> [What you need to do] Repeat all the lines below exactly, but omit the pictures.

____ Given records

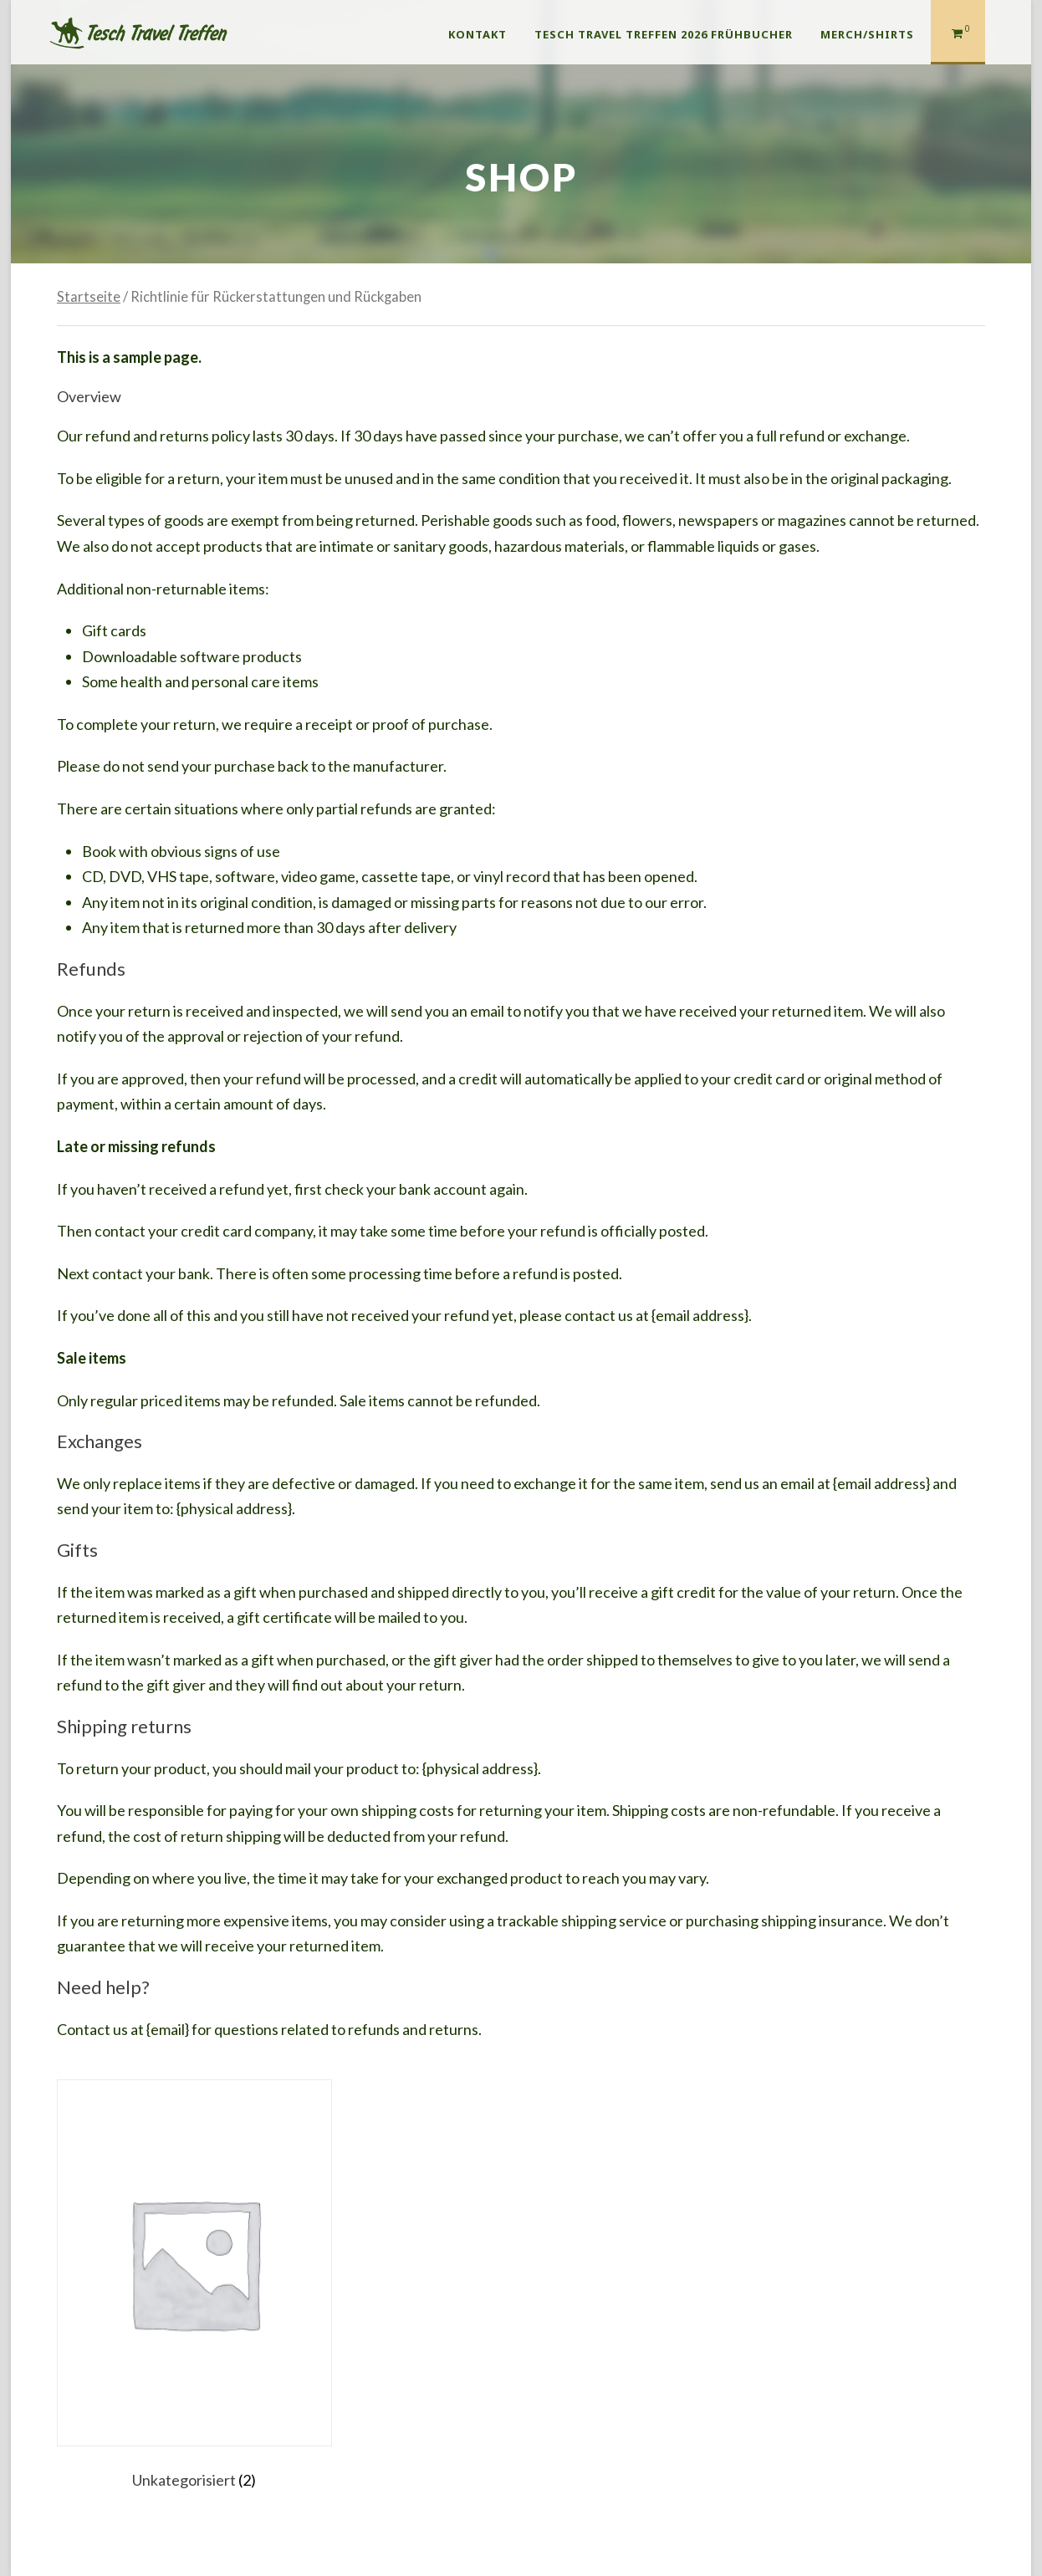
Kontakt (477, 34)
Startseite (88, 296)
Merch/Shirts (867, 34)
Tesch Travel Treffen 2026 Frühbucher (663, 34)
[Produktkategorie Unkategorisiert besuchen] (193, 2288)
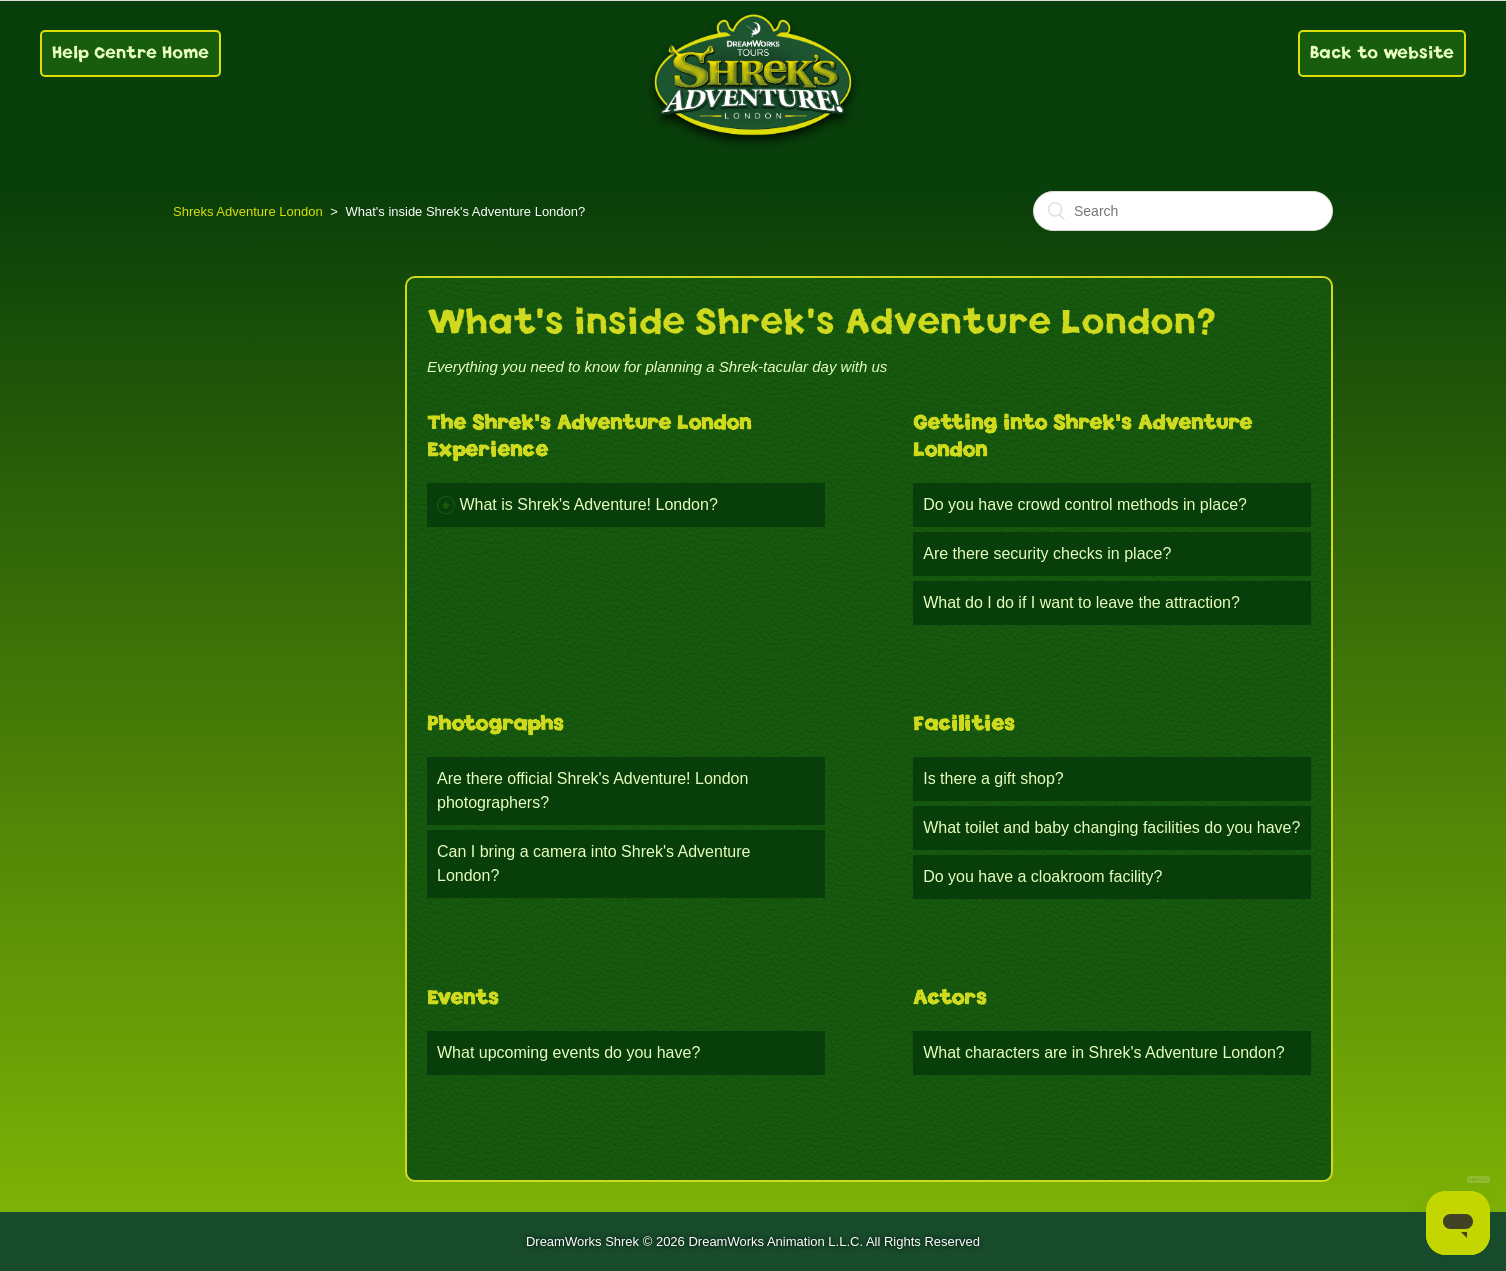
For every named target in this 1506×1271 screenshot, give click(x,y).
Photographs (495, 723)
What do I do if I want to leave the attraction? (1081, 602)
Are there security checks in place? (1047, 553)
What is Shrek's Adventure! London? (588, 504)
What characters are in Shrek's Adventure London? (1103, 1052)
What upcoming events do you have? (568, 1052)
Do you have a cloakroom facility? (1042, 876)
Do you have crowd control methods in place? (1085, 504)
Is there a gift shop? (993, 778)
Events (463, 997)
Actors (950, 997)
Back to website (1382, 52)
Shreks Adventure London (248, 211)
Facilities (964, 723)
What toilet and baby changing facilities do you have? (1111, 827)
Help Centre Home (130, 52)
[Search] (1183, 211)
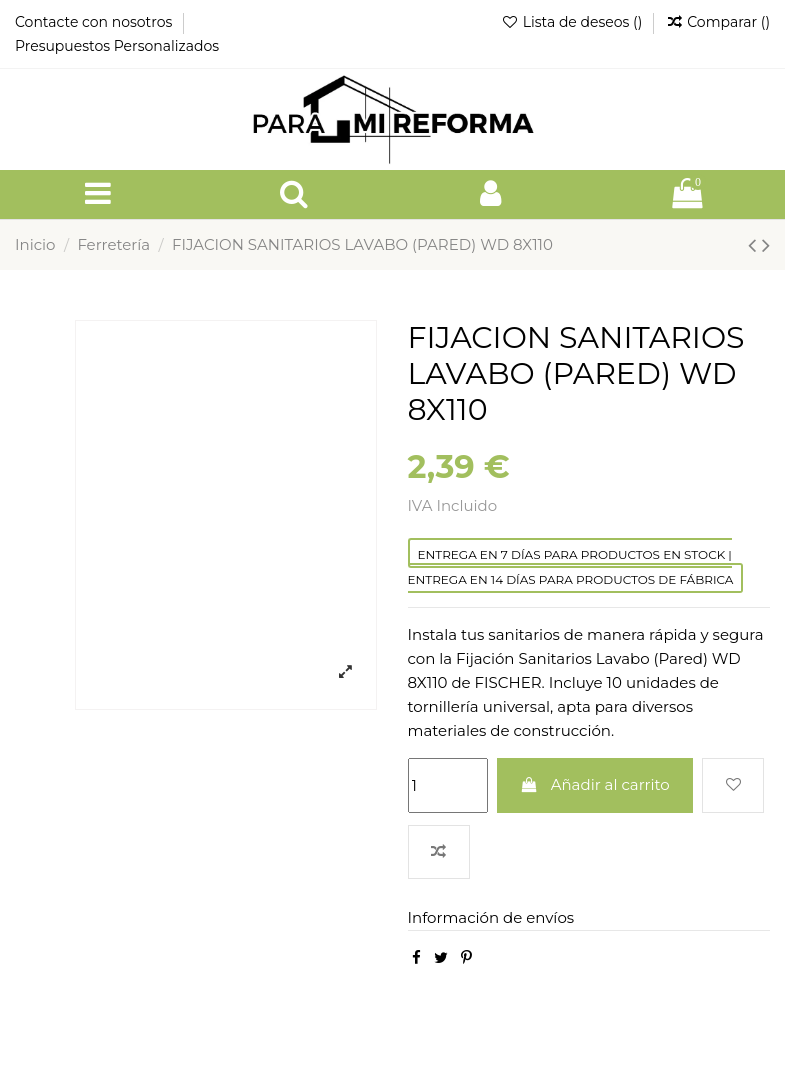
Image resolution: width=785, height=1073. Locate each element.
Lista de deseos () (573, 22)
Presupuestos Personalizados (117, 46)
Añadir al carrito (595, 784)
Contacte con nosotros (95, 22)
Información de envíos (491, 917)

________

> [Response]
Kontakt (477, 34)
Startseite (88, 296)
Merch/Shirts (867, 34)
Tesch Travel Treffen 2026 Frühbucher (663, 34)
[Produktkategorie Unkategorisiert besuchen] (193, 2288)
For every named target in this 1506×1271 screenshot, give click(x,y).
Photographs (495, 723)
What do I do if I want to leave the attraction? (1081, 602)
Are there security checks in place? (1047, 553)
What is Shrek's Adventure! London? (588, 504)
What characters are in Shrek's Adventure London? (1103, 1052)
What upcoming events do you have? (568, 1052)
Do you have a cloakroom facility? (1042, 876)
Do you have crowd control methods in place? (1085, 504)
Is there a gift shop? (993, 778)
Events (463, 997)
Actors (950, 997)
Back to website (1382, 52)
Shreks Adventure London (248, 211)
Facilities (964, 723)
What toilet and baby changing facilities do you have? (1111, 827)
Help Centre Home (130, 52)
[Search] (1183, 211)
Image resolution: width=785, height=1073. Locate each element.
Lista de deseos () (573, 22)
Presupuestos Personalizados (117, 46)
Añadir al carrito (595, 784)
Contacte con nosotros (95, 22)
Información de envíos (491, 917)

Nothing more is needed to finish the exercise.